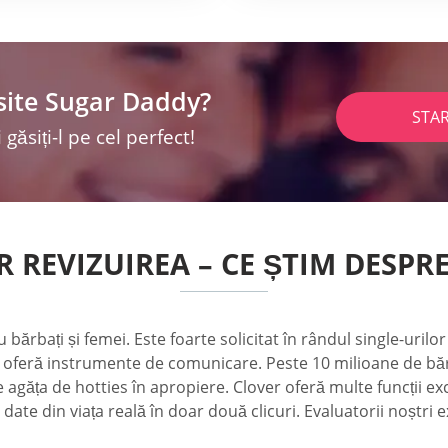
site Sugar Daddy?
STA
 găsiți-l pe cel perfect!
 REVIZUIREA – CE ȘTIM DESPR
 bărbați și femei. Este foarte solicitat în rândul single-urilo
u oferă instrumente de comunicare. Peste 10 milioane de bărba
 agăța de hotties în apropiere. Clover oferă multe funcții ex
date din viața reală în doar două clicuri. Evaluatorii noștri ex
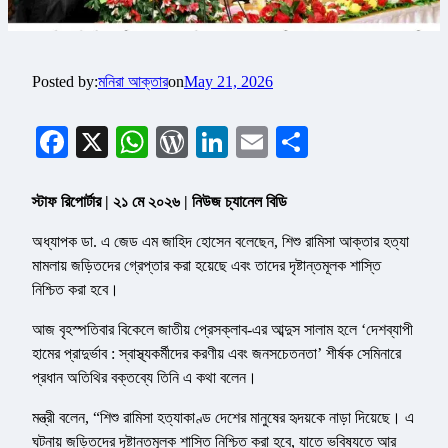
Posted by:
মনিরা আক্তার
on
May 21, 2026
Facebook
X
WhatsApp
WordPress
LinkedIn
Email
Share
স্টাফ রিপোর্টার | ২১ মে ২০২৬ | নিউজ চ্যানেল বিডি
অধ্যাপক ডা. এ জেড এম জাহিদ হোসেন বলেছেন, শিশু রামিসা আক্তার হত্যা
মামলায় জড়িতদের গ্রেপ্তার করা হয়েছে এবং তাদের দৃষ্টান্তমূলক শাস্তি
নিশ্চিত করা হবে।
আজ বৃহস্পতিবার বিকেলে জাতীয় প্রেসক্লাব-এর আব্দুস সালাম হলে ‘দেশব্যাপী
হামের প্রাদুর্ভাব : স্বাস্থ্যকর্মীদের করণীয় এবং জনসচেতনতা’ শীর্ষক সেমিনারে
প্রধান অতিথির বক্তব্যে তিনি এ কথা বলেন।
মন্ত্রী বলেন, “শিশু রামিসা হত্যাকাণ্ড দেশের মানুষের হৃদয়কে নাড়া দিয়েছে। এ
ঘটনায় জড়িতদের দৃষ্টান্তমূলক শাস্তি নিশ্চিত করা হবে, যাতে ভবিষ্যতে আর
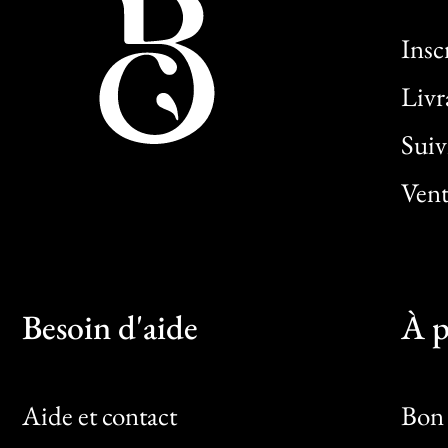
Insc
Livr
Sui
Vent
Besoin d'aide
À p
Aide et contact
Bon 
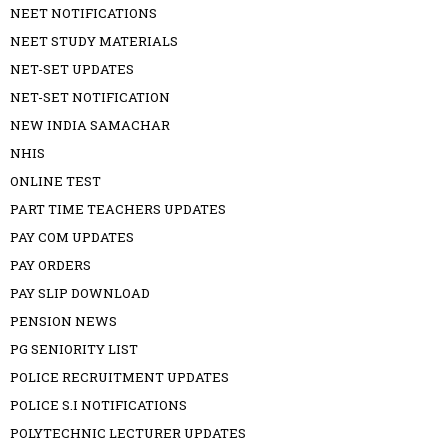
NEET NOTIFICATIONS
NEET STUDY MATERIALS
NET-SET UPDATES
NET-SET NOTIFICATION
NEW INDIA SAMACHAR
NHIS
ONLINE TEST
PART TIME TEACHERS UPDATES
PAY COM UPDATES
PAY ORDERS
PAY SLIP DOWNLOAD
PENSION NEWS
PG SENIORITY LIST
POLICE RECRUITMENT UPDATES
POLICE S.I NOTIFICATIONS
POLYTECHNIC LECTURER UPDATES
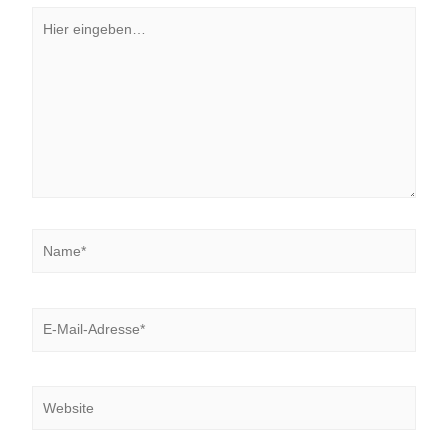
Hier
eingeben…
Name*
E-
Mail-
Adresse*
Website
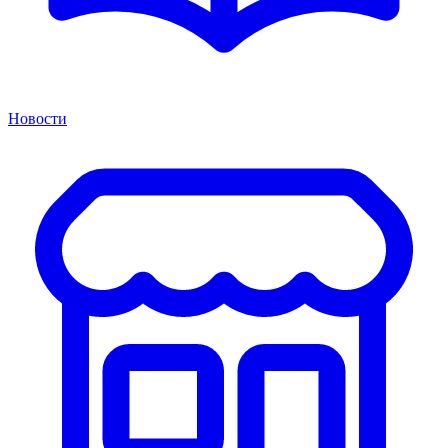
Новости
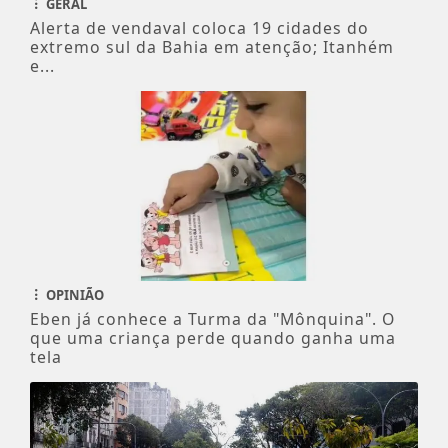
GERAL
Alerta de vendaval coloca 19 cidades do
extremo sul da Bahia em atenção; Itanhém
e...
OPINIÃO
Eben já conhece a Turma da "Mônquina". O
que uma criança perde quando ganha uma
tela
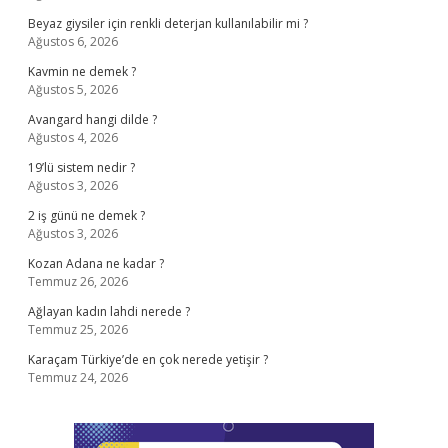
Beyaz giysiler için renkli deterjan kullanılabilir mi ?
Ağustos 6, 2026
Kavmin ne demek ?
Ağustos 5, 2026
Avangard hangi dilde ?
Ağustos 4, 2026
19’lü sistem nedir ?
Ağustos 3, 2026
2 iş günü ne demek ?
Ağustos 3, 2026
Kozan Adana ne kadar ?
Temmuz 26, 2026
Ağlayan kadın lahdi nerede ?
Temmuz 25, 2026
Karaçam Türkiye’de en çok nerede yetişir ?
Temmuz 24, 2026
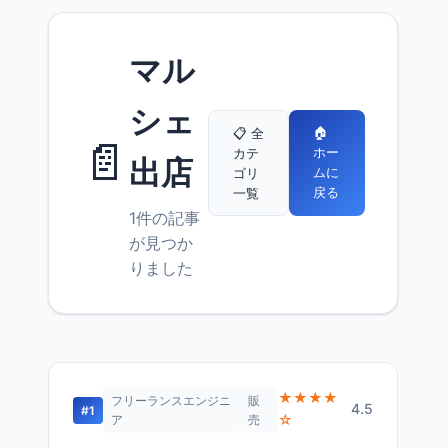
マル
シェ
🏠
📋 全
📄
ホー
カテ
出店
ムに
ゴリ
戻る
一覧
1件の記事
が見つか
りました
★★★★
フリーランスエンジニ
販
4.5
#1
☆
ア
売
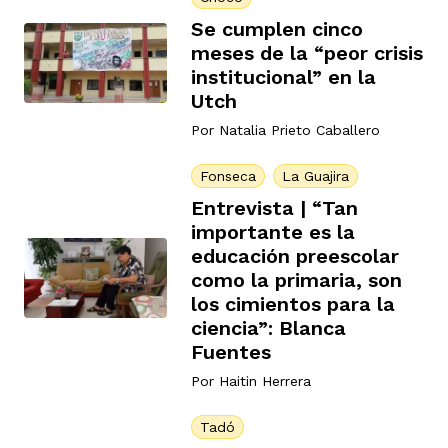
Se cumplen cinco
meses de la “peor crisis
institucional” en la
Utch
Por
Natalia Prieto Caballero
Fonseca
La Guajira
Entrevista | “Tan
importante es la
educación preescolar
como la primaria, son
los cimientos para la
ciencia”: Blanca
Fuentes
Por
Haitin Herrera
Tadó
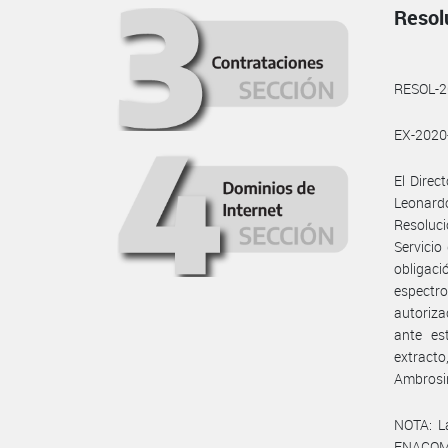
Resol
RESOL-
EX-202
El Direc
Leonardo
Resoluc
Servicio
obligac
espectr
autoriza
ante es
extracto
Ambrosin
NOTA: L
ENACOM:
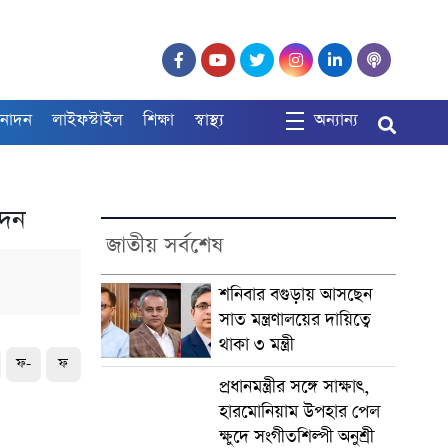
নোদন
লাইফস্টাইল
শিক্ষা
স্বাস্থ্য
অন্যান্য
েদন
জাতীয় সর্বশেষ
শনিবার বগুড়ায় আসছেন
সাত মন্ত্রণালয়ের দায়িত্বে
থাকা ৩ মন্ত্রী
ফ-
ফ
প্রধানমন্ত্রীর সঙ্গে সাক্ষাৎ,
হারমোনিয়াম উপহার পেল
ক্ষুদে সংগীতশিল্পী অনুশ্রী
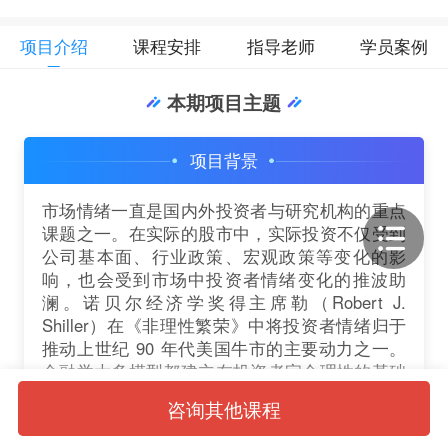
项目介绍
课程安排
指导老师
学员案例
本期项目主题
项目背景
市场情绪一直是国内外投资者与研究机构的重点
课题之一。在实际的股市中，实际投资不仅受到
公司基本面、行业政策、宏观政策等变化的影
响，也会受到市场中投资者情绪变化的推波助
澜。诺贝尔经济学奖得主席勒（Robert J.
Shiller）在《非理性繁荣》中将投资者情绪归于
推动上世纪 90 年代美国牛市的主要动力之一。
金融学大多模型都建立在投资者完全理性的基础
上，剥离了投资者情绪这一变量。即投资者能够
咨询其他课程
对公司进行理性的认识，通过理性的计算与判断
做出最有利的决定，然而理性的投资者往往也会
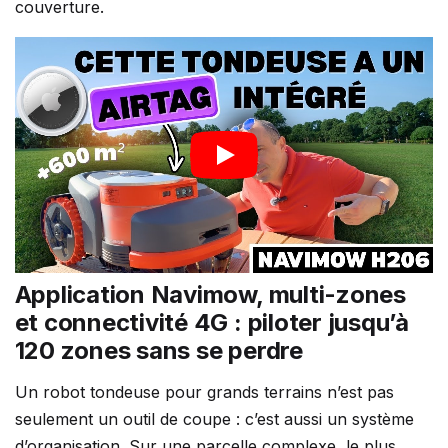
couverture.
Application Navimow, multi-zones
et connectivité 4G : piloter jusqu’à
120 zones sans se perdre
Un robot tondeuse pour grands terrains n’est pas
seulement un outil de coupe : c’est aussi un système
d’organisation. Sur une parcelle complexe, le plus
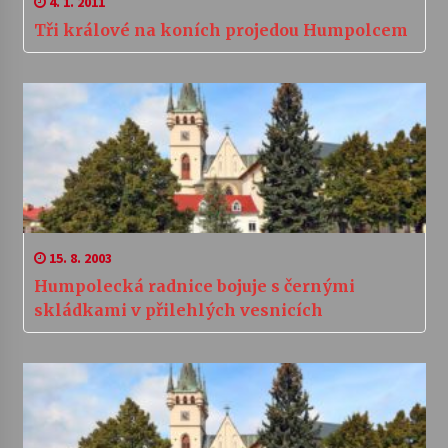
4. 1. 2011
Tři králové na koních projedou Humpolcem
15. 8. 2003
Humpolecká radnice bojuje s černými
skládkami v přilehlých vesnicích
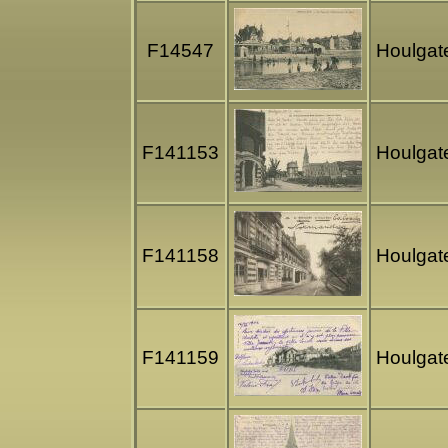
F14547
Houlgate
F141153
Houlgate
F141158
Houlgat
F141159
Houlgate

**How to complete this task**
Say how many lines in the records include the string "NOTIFICATIONS", giving the figure by itself.

**Output of the exercise**
2